Metadata-Version: 2.1
Name: XeroGraph
Version: 0.0.11
Summary: A Python implementation of Little's MCAR test, MAR vs MNAR analysis, missing value visualization and imputation
Home-page: https://www.kazilab.se
Author: Julhash Kazi
Author-email: XeroGraph@kazilab.se
License: Apache-2.0
Platform: any
Classifier: Development Status :: 4 - Beta
Classifier: Intended Audience :: Science/Research
Classifier: License :: OSI Approved :: Apache Software License
Classifier: Natural Language :: English
Classifier: Operating System :: OS Independent
Classifier: Programming Language :: Python :: 3
Classifier: Programming Language :: Python :: 3.9
Classifier: Programming Language :: Python :: 3.10
Classifier: Topic :: Scientific/Engineering :: Mathematics
Requires-Python: >=3.9
Description-Content-Type: text/markdown
License-File: LICENSE
Requires-Dist: pandas==2.2.2
Requires-Dist: numpy==1.26.4
Requires-Dist: scipy==1.13.0
Requires-Dist: matplotlib==3.8.2
Requires-Dist: statsmodels==0.14.0
Requires-Dist: scikit-learn==1.4.2
Requires-Dist: xgboost==1.7.6
Requires-Dist: seaborn==0.13.1
Requires-Dist: torch==2.1.2
Requires-Dist: nimfa==1.4.0
Requires-Dist: optuna==3.3.0
Requires-Dist: ipywidgets==8.0.4
Requires-Dist: joblib==1.2.0
Requires-Dist: tqdm==4.65.0
Requires-Dist: pingouin==0.5.5

# XeroGraph

## Description
XeroGraph is a Python package developed for researchers and data scientists to analyze and visualize missing data in datasets. It incorporates Little's MCAR test, among other statistical tools, to help users understand the mechanisms behind missing data.

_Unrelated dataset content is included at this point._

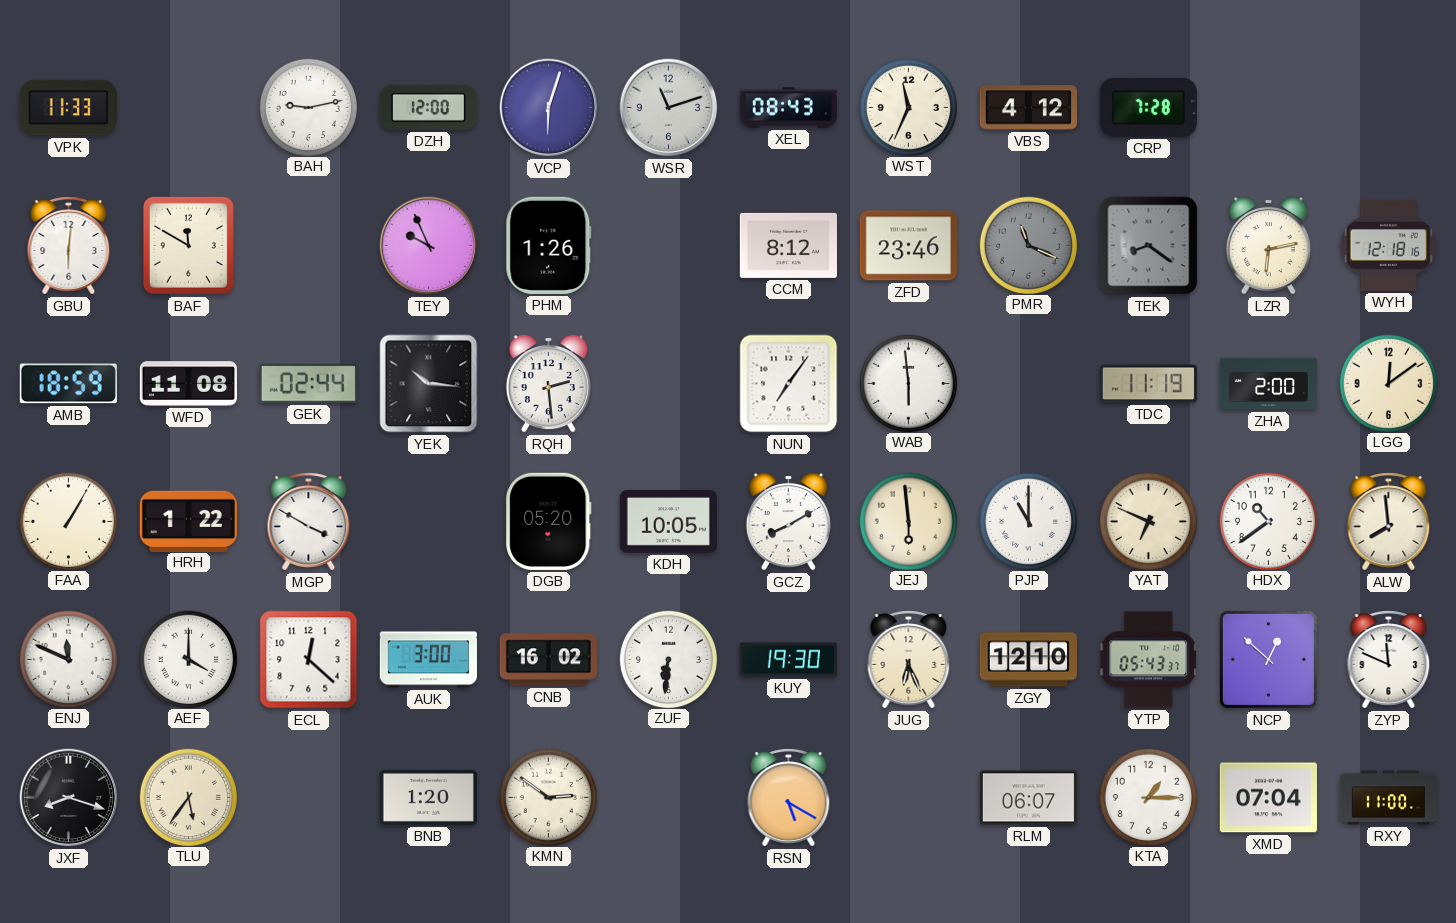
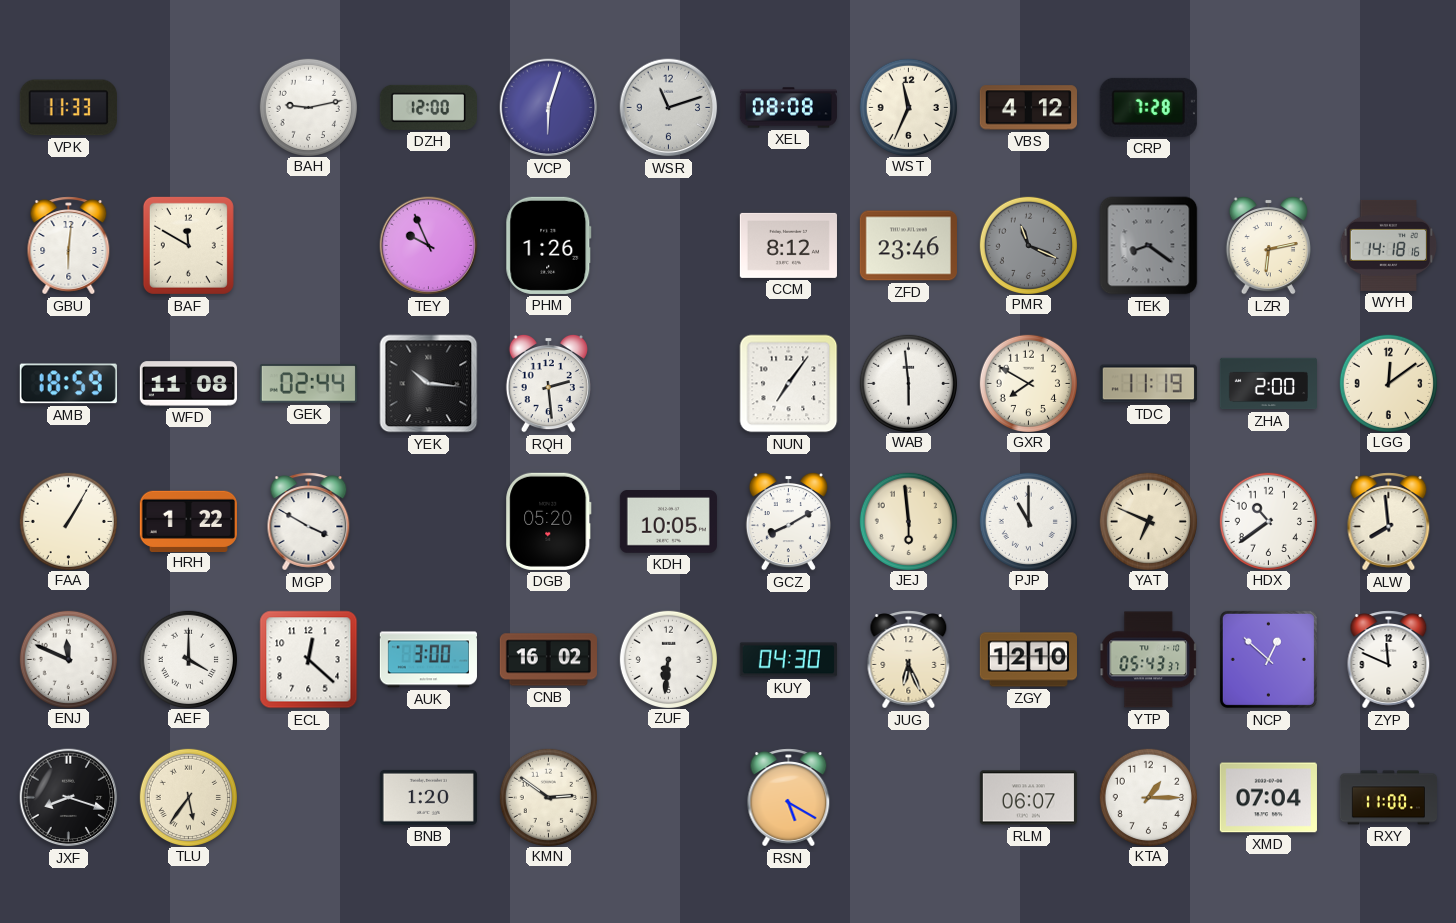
XEL: 08:43 -> 08:08
WYH: 12:18 -> 14:18
GXR: none -> 7:50
KUY: 19:30 -> 04:30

This package is particularly optimized for small to medium-sized datasets and offers extensive visualization options to elucidate data characteristics and integrity.

## Key Features
- **Little's MCAR Test**: Determines if the missing data in a dataset is missing completely at random.
- **Statistical Tests**: Perform normality checks and Kolmogorov-Smirnov tests to evaluate the distribution of data.
- **Advanced Visualization**: Generate histograms, density plots, box plots, Q-Q plots, and more to visualize data distributions and missing data patterns.
- **Missing Data Analysis**: Tools to visualize and quantify the extent and patterns of missing data within your dataset.
- **Missing Value Imputation**: Several options to perform missing value imputation.
- **Compare Missing Value Imputation Methods**: Tools to compare different imputation methods.
- **Compare Distribution of Imputed Data**: Tools to compare distribution of imputed data with original data.

## Installation

### Prerequisites
Ensure you have Python 3.9 or later installed. XeroGraph depends on the following Python libraries:
- pandas
- numpy
- matplotlib
- statsmodels
- scikit-learn
- xgboost
- seaborn
- torch
- nimfa
- optuna
- tqdm
- ipywidgets

These dependencies will be automatically installed during XeroGraph's installation process.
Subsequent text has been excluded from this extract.